By this time, Donatello was gaining a reputation for creating imposing, larger-than-life figures using innovative techniques and extraordinary skills. His style incorporated the new science of perspective, which allowed the sculptor to create figures that occupied measurable space. Before this time, European sculptors used a flat background upon which figures were placed. Donatello also drew heavily from reality for inspiration in his sculptures, accurately showing suffering, joy and sorrow in his figures’ faces and body positions.
Around 1425, Donatello entered into a partnership with Italian sculptor and architect Michelozzo, who also studied with Lorenzo Ghiberti. Donatello and Michelozzo traveled to Rome, where they produced several architectural-sculptural tombs, including the tomb of Antipope John XXIII and the tomb of Cardinal Brancacci. These innovations in burial chambers would influence many later Florentine tombs.

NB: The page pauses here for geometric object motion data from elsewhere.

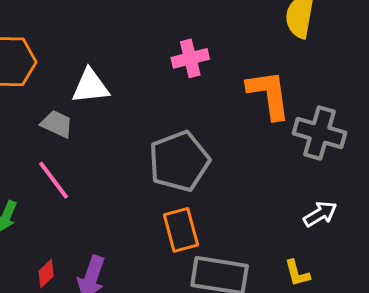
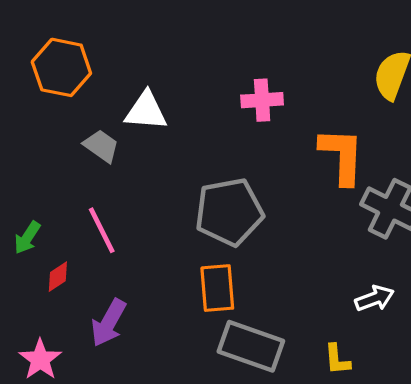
pink line: (54, 180) -> (102, 230), moved
red diamond: (46, 274) -> (58, 277), moved

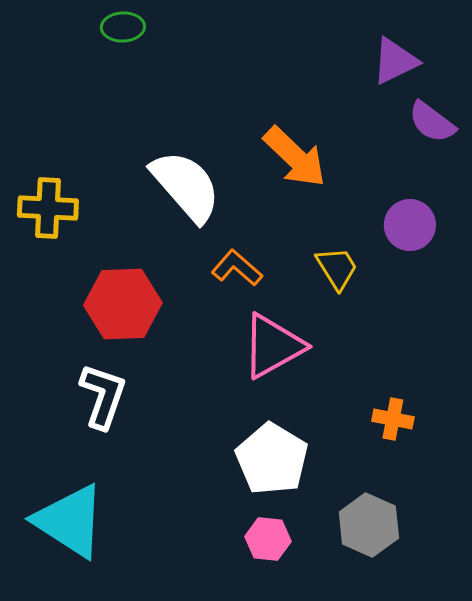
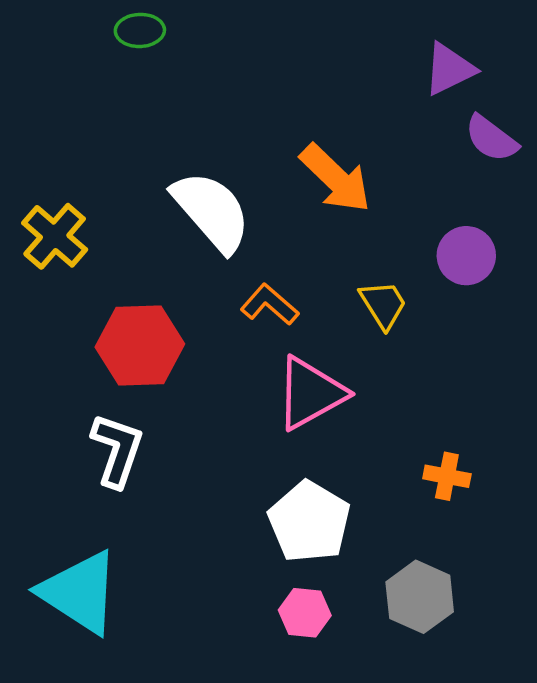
yellow cross: (48, 208) -> (55, 236), turned 38

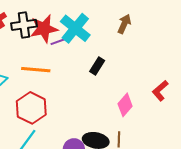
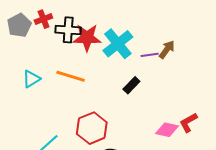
purple line: (59, 41) -> (150, 55), moved
pink diamond: (125, 105) -> (167, 130), moved, turned 50
red hexagon: (31, 108) -> (92, 128), moved

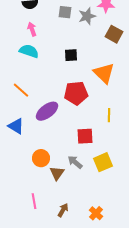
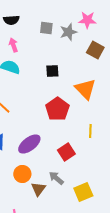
red pentagon: (76, 93) -> (57, 109), turned -30
purple ellipse: (47, 111) -> (29, 144), moved
red square: (85, 136) -> (66, 152), turned -30
yellow square: (103, 162) -> (83, 192), moved

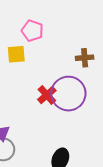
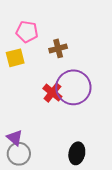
brown cross: (85, 58) -> (58, 48), moved

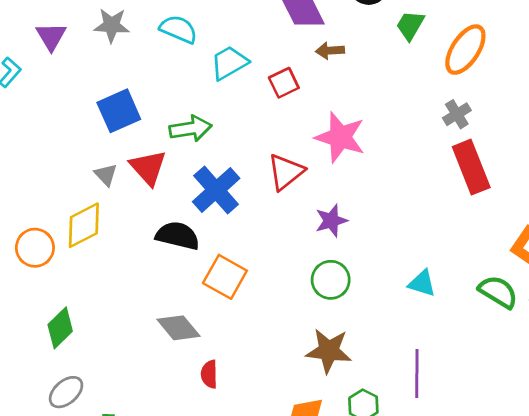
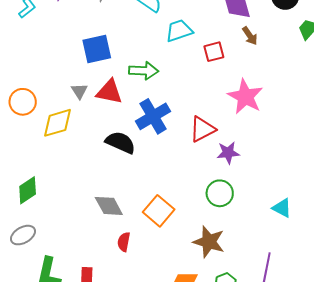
brown arrow: (330, 51) -> (250, 36), turned -132
red triangle: (148, 167) -> (109, 92), turned -48
red triangle: (286, 172) -> (202, 129), moved
orange circle: (35, 248) -> (23, 102), moved
orange square: (225, 277) -> (159, 211), moved

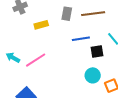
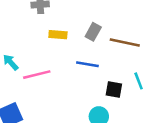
blue line: (81, 39) -> (87, 64), moved

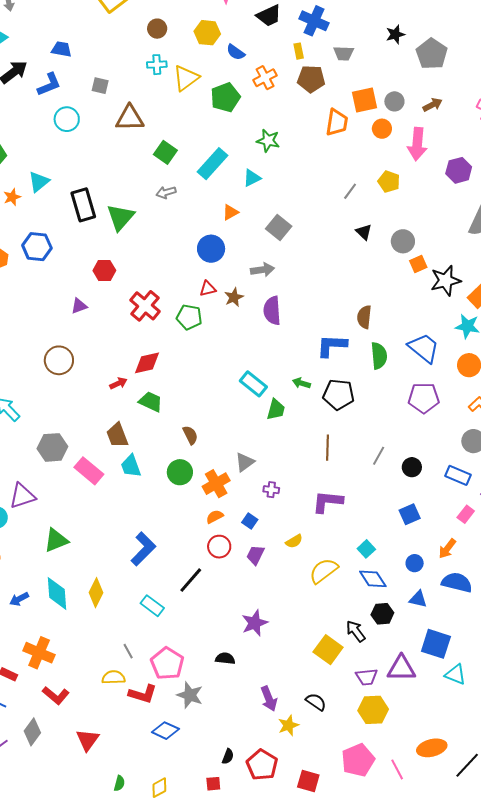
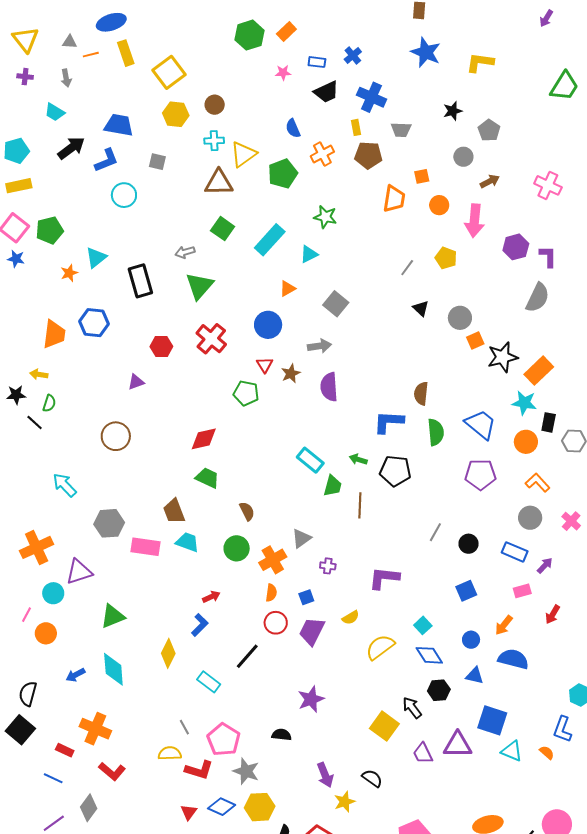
yellow hexagon: (207, 33) -> (176, 114), moved
blue trapezoid: (62, 49) -> (119, 125), size x1.4
blue semicircle: (236, 52) -> (293, 128), turned 30
gray pentagon: (432, 54) -> (489, 130), size x0.7
orange square: (364, 100) -> (422, 176), size x0.6
gray circle: (394, 101) -> (463, 157), moved
brown triangle: (130, 118) -> (219, 183), moved
gray arrow: (166, 192) -> (185, 252), moved
green triangle: (120, 217) -> (199, 286), moved
red triangle: (208, 289) -> (265, 365), turned -48
red cross: (145, 306) -> (211, 339), moved
red arrow: (118, 383) -> (211, 597), moved
brown line: (328, 448) -> (360, 505), moved
cyan trapezoid: (131, 466) -> (187, 542), turned 130
pink rectangle: (89, 471) -> (146, 547), turned -32
pink rectangle: (466, 514) -> (522, 591), turned 36
orange semicircle: (215, 517) -> (271, 593), turned 126
blue square: (250, 521) -> (306, 597), turned 35
blue L-shape: (143, 549) -> (200, 625), size x0.7
purple trapezoid: (255, 555) -> (312, 631), size x1.4
yellow diamond: (96, 593) -> (168, 653), moved
purple trapezoid: (367, 677) -> (423, 753), turned 70
yellow hexagon: (373, 710) -> (260, 807), moved
red triangle: (88, 740) -> (189, 812), moved, size x0.7

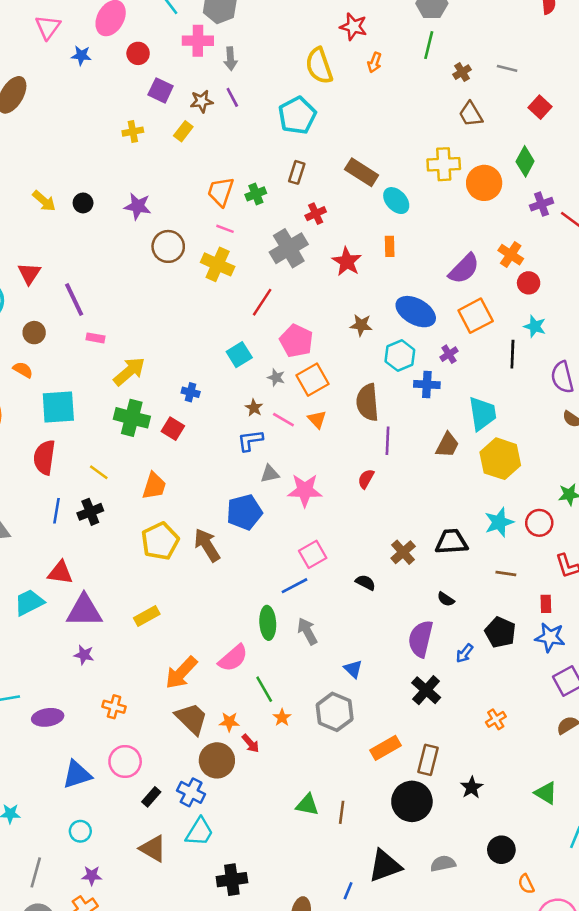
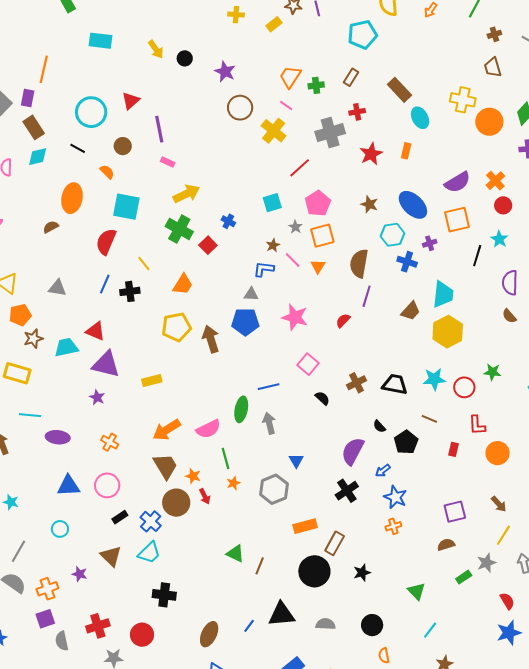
gray triangle: (270, 474) -> (251, 294), moved
pink square: (313, 554) -> (308, 364), moved, turned -35
black pentagon: (500, 632) -> (406, 442), moved
blue star: (550, 637) -> (395, 497), moved
purple star: (92, 876) -> (79, 574), moved

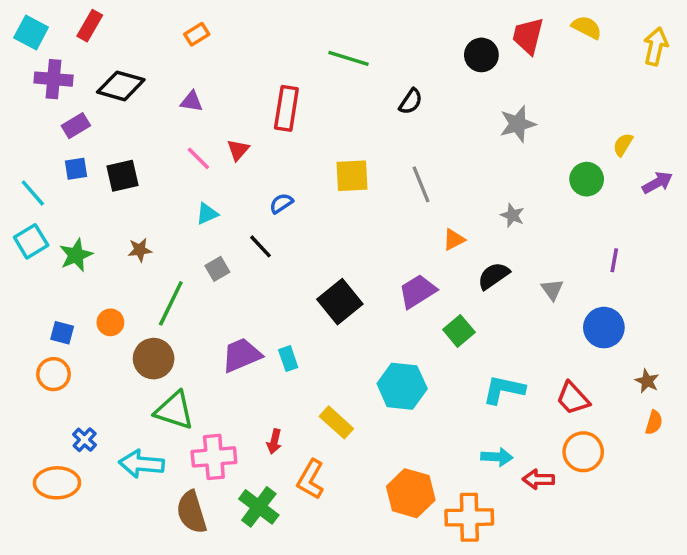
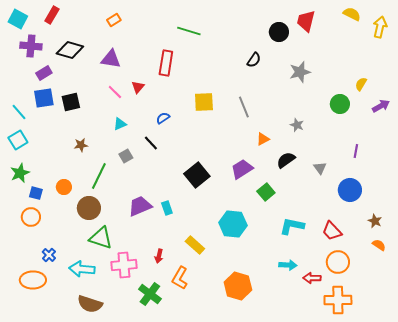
yellow semicircle: (587, 27) -> (352, 14), moved
green line: (349, 58) -> (189, 31), moved
purple triangle: (192, 102) -> (111, 59), size x1.5
black semicircle: (411, 102) -> (254, 60), moved
blue square: (76, 169) -> (44, 98), size x1.5
green star: (76, 255) -> (20, 173), moved
orange semicircle: (654, 422) -> (379, 245), turned -72
brown semicircle: (192, 512) -> (90, 304), moved, turned -55
orange cross: (469, 517) -> (338, 300), moved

Donatello had nurtured a close and lucrative relationship with Cosimo de’ Medici in Florence. In 1430, the eminent art patron commissioned Donatello to do another statue of David, this time in bronze. This is probably Donatello’s most famous work. The sculpture is fully independent from any architectural surroundings that might support it. Standing a little over five feet tall, David represents an allegory of civic virtue triumphing over brutality and irrationality.
In 1443, Donatello was called to the city of Padua by the family of the famous mercenary Erasmo da Narni, who had died earlier that year. In 1450, Donatello completed a bronze statue called Gattamelata, showing Erasmo riding a horse in full battle dress, minus a helmet. This was the first equestrian statue cast in bronze since the Romans. The sculpture created some controversy, as most equestrian statues were reserved for rulers or kings, not mere warriors. This work became the prototype for other equestrian monuments created in Italy and Europe in the following centuries.
By 1455, Donatello had returned to Florence and completed Magdalene Penitent, a statue of a gaunt-looking Mary Magdalene. Commissioned by the convent at Santa Maria di Cestello, the work was probably intended to provide comfort and inspiration to the repentant prostitutes at the convent. Donatello continued his work taking on commissions from wealthy patrons of the arts. His lifelong friendship with the Medici family earned him a retirement allowance to live on the rest of his life. He died of unknown causes on December 13, 1466, in Florence and was buried in the Basilica of San Lorenzo, next to Cosimo de' Medici. An unfinished work was faithfully completed by his student Bertoldo di Giovanni.